The slippery half-truths of advertising have become a staple of politics as well. “Selling” a candidate, slandering another with negative ads – these are not measured by morals but by effectiveness. Political agendas are advanced by appeals to voters’ most primitive fears and most unworthy prejudices, and this has become so pervasive that a “hermaeutic of suspicion” is a necessary element in deciphering virtually all communications. No generation in history has been so self-consciously aware of the capacity of speech to shape perceptions of reality, and thereby shape human reality itself. No generation in history has applied the awesome resources of communication technology in service of distorted speech and perverse desire. No generation in history, indeed, has so systematically set itself to shape a perception of the world that excludes God’s claim on humans and eliminates all notion of transcendence.

“Listen to me, all of you, and understand: there is nothing outside a person that by going in can defile – but the things that come out are what defile.”

And here’s something that might be difficult to hear:

The church’s ability, insists Johnson, to challenge patterns of speech is lost when the language of the church itself is corrupted. When the church defines itself in terms of power, influence, or even number of adherents, it’s using the same language and the same criteria of success as the world. A church whose language is indistinguishable from the world of advertising has nothing to say to a world held captive by advertising. The church, therefore, has an obligation to tend to its own language.

This is tough stuff.

The language of faith cannot be taken for granted. It’s fragile and constantly threatened, because it insists on the truth of what the entire world proclaims – directly or indirectly – to be an illusion: and that is God’s claim on the world. The language of faith must be nurtured – not through artificial regulation, but through use of language that remains open to the mystery of God’s power and presence in creation.

“…slow to speak…”

Reminds me of a famous quote attributed to St. Francis of Assisi:
“Preach the gospel always, when necessary use words!”
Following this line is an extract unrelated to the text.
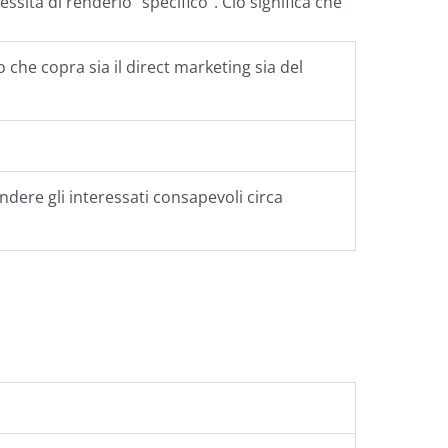
essità di renderlo “specifico”. Ciò significa che
 che copra sia il direct marketing sia del
ndere gli interessati consapevoli circa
Not only is it advisable on many levels to hold one’s tongue as means of not making matters worse through emotional reactivity – a rethinking of the entire notion of language appears as an invitation at the end of today’s epistle:

“If any think they are religious and do not bridle their tongues but deceive their hearts, their religion is worthless. Religion that is pure and undefiled before God is this: to care for orphans and widows in their distress…”

Hearing alone is not sufficient. We must do also. James cannot imagine a faith that does not love the neighbor actively.

We must take action on behalf of the less fortunate, and James challenges us to imagine a Christianity in which thoughtful and compassionate service is vital, not secondary. A lot less talking, a lot more doing.

I hope you will read James, and listen closely as the next month of Sunday worship unfolds. We may all see, a bit more clearly, how we might measure our faith by our personal relationships, both in our habits and in our speech, and in our relationships with others in the community. Let’s be open to being strengthened in our knowledge that our primary expression of our religion is indeed in outreach to the poor and neglected. By such attitudes and actions, James tells us, we fulfill the divine purpose and we actually become the first fruits of all God’s creatures.